### Assignment
Every line of the data below should be written out word for word.

┌──

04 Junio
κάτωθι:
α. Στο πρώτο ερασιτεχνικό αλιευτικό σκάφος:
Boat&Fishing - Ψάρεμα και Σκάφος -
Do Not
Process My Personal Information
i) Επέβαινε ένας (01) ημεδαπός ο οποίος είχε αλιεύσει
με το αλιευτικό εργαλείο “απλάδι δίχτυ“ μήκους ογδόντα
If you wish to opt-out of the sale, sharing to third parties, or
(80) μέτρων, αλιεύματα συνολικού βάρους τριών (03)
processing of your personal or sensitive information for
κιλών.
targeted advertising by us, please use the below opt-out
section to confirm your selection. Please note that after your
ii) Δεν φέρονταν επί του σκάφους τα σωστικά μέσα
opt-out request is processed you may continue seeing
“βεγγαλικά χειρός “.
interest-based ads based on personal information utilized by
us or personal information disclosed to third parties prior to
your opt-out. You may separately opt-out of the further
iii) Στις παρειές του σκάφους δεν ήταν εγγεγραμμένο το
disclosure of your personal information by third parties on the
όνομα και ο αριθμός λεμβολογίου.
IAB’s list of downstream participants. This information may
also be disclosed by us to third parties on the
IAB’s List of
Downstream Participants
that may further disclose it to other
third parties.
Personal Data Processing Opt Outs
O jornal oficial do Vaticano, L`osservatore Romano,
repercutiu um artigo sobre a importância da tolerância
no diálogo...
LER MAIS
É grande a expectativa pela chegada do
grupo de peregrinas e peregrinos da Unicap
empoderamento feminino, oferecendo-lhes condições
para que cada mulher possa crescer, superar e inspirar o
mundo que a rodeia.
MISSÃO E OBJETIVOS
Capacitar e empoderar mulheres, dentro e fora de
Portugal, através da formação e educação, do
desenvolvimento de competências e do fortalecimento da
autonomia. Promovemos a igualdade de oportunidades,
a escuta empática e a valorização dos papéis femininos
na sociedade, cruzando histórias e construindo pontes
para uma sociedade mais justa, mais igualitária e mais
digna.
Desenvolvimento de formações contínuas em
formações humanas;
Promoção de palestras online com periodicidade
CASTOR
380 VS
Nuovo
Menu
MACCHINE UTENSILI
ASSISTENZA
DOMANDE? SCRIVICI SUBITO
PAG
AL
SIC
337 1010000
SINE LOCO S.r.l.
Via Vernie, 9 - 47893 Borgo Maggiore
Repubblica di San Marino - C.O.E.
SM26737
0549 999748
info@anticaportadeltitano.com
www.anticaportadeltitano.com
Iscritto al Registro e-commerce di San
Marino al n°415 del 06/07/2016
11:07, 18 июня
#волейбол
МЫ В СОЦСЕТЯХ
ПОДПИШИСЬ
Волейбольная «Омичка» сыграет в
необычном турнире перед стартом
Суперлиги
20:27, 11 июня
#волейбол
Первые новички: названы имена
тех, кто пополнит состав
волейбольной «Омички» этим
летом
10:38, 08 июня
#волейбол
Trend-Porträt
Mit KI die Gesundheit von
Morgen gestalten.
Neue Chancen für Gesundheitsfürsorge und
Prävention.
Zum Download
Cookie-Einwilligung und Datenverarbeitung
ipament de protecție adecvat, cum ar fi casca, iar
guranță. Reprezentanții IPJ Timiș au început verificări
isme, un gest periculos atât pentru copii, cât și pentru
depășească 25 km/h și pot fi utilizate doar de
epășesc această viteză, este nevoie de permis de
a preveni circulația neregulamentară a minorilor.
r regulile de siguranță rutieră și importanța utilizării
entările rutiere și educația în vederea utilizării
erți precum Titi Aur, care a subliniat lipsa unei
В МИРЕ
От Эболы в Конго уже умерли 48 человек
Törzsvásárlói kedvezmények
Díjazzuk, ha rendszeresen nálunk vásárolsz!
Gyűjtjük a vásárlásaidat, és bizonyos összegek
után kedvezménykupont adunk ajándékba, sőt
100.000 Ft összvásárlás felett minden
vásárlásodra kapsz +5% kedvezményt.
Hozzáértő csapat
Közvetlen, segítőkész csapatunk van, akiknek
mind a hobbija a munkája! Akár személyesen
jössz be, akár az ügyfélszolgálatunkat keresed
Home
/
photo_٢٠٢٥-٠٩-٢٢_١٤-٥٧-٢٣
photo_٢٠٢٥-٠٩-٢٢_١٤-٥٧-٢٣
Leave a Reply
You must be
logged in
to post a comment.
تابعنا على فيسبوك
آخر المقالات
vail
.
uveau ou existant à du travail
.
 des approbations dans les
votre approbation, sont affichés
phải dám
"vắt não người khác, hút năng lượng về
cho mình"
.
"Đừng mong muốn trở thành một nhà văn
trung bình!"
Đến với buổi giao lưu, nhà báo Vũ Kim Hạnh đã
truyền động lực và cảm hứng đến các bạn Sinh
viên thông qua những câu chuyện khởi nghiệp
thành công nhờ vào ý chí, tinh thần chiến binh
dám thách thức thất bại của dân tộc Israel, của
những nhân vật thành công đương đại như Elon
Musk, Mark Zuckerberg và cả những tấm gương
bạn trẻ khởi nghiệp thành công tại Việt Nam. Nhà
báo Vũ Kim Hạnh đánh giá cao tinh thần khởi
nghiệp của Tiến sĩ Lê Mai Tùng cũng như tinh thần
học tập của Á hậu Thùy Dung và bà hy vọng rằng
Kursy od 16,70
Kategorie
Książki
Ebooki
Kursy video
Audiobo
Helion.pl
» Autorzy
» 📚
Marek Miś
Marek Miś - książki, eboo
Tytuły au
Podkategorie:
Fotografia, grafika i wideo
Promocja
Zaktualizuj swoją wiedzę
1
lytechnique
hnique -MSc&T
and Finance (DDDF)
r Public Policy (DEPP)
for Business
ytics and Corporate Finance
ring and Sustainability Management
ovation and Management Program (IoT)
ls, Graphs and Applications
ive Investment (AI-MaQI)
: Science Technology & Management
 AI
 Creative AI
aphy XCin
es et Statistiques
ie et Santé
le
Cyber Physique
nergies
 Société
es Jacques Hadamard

└──

### Exercise answer
04 Junio
κάτωθι:
α. Στο πρώτο ερασιτεχνικό αλιευτικό σκάφος:
Boat&Fishing - Ψάρεμα και Σκάφος -
Do Not
Process My Personal Information
i) Επέβαινε ένας (01) ημεδαπός ο οποίος είχε αλιεύσει
με το αλιευτικό εργαλείο “απλάδι δίχτυ“ μήκους ογδόντα
If you wish to opt-out of the sale, sharing to third parties, or
(80) μέτρων, αλιεύματα συνολικού βάρους τριών (03)
processing of your personal or sensitive information for
κιλών.
targeted advertising by us, please use the below opt-out
section to confirm your selection. Please note that after your
ii) Δεν φέρονταν επί του σκάφους τα σωστικά μέσα
opt-out request is processed you may continue seeing
“βεγγαλικά χειρός “.
interest-based ads based on personal information utilized by
us or personal information disclosed to third parties prior to
your opt-out. You may separately opt-out of the further
iii) Στις παρειές του σκάφους δεν ήταν εγγεγραμμένο το
disclosure of your personal information by third parties on the
όνομα και ο αριθμός λεμβολογίου.
IAB’s list of downstream participants. This information may
also be disclosed by us to third parties on the
IAB’s List of
Downstream Participants
that may further disclose it to other
third parties.
Personal Data Processing Opt Outs
O jornal oficial do Vaticano, L`osservatore Romano,
repercutiu um artigo sobre a importância da tolerância
no diálogo...
LER MAIS
É grande a expectativa pela chegada do
grupo de peregrinas e peregrinos da Unicap
empoderamento feminino, oferecendo-lhes condições
para que cada mulher possa crescer, superar e inspirar o
mundo que a rodeia.
MISSÃO E OBJETIVOS
Capacitar e empoderar mulheres, dentro e fora de
Portugal, através da formação e educação, do
desenvolvimento de competências e do fortalecimento da
autonomia. Promovemos a igualdade de oportunidades,
a escuta empática e a valorização dos papéis femininos
na sociedade, cruzando histórias e construindo pontes
para uma sociedade mais justa, mais igualitária e mais
digna.
Desenvolvimento de formações contínuas em
formações humanas;
Promoção de palestras online com periodicidade
CASTOR
380 VS
Nuovo
Menu
MACCHINE UTENSILI
ASSISTENZA
DOMANDE? SCRIVICI SUBITO
PAG
AL
SIC
337 1010000
SINE LOCO S.r.l.
Via Vernie, 9 - 47893 Borgo Maggiore
Repubblica di San Marino - C.O.E.
SM26737
0549 999748
info@anticaportadeltitano.com
www.anticaportadeltitano.com
Iscritto al Registro e-commerce di San
Marino al n°415 del 06/07/2016
11:07, 18 июня
#волейбол
МЫ В СОЦСЕТЯХ
ПОДПИШИСЬ
Волейбольная «Омичка» сыграет в
необычном турнире перед стартом
Суперлиги
20:27, 11 июня
#волейбол
Первые новички: названы имена
тех, кто пополнит состав
волейбольной «Омички» этим
летом
10:38, 08 июня
#волейбол
Trend-Porträt
Mit KI die Gesundheit von
Morgen gestalten.
Neue Chancen für Gesundheitsfürsorge und
Prävention.
Zum Download
Cookie-Einwilligung und Datenverarbeitung
ipament de protecție adecvat, cum ar fi casca, iar
guranță. Reprezentanții IPJ Timiș au început verificări
isme, un gest periculos atât pentru copii, cât și pentru
depășească 25 km/h și pot fi utilizate doar de
epășesc această viteză, este nevoie de permis de
a preveni circulația neregulamentară a minorilor.
r regulile de siguranță rutieră și importanța utilizării
entările rutiere și educația în vederea utilizării
erți precum Titi Aur, care a subliniat lipsa unei
В МИРЕ
От Эболы в Конго уже умерли 48 человек
Törzsvásárlói kedvezmények
Díjazzuk, ha rendszeresen nálunk vásárolsz!
Gyűjtjük a vásárlásaidat, és bizonyos összegek
után kedvezménykupont adunk ajándékba, sőt
100.000 Ft összvásárlás felett minden
vásárlásodra kapsz +5% kedvezményt.
Hozzáértő csapat
Közvetlen, segítőkész csapatunk van, akiknek
mind a hobbija a munkája! Akár személyesen
jössz be, akár az ügyfélszolgálatunkat keresed
Home
/
photo_٢٠٢٥-٠٩-٢٢_١٤-٥٧-٢٣
photo_٢٠٢٥-٠٩-٢٢_١٤-٥٧-٢٣
Leave a Reply
You must be
logged in
to post a comment.
تابعنا على فيسبوك
آخر المقالات
vail
.
uveau ou existant à du travail
.
 des approbations dans les
votre approbation, sont affichés
phải dám
"vắt não người khác, hút năng lượng về
cho mình"
.
"Đừng mong muốn trở thành một nhà văn
trung bình!"
Đến với buổi giao lưu, nhà báo Vũ Kim Hạnh đã
truyền động lực và cảm hứng đến các bạn Sinh
viên thông qua những câu chuyện khởi nghiệp
thành công nhờ vào ý chí, tinh thần chiến binh
dám thách thức thất bại của dân tộc Israel, của
những nhân vật thành công đương đại như Elon
Musk, Mark Zuckerberg và cả những tấm gương
bạn trẻ khởi nghiệp thành công tại Việt Nam. Nhà
báo Vũ Kim Hạnh đánh giá cao tinh thần khởi
nghiệp của Tiến sĩ Lê Mai Tùng cũng như tinh thần
học tập của Á hậu Thùy Dung và bà hy vọng rằng
Kursy od 16,70
Kategorie
Książki
Ebooki
Kursy video
Audiobo
Helion.pl
» Autorzy
» 📚
Marek Miś
Marek Miś - książki, eboo
Tytuły au
Podkategorie:
Fotografia, grafika i wideo
Promocja
Zaktualizuj swoją wiedzę
1
lytechnique
hnique -MSc&T
and Finance (DDDF)
r Public Policy (DEPP)
for Business
ytics and Corporate Finance
ring and Sustainability Management
ovation and Management Program (IoT)
ls, Graphs and Applications
ive Investment (AI-MaQI)
: Science Technology & Management
 AI
 Creative AI
aphy XCin
es et Statistiques
ie et Santé
le
Cyber Physique
nergies
 Société
es Jacques Hadamard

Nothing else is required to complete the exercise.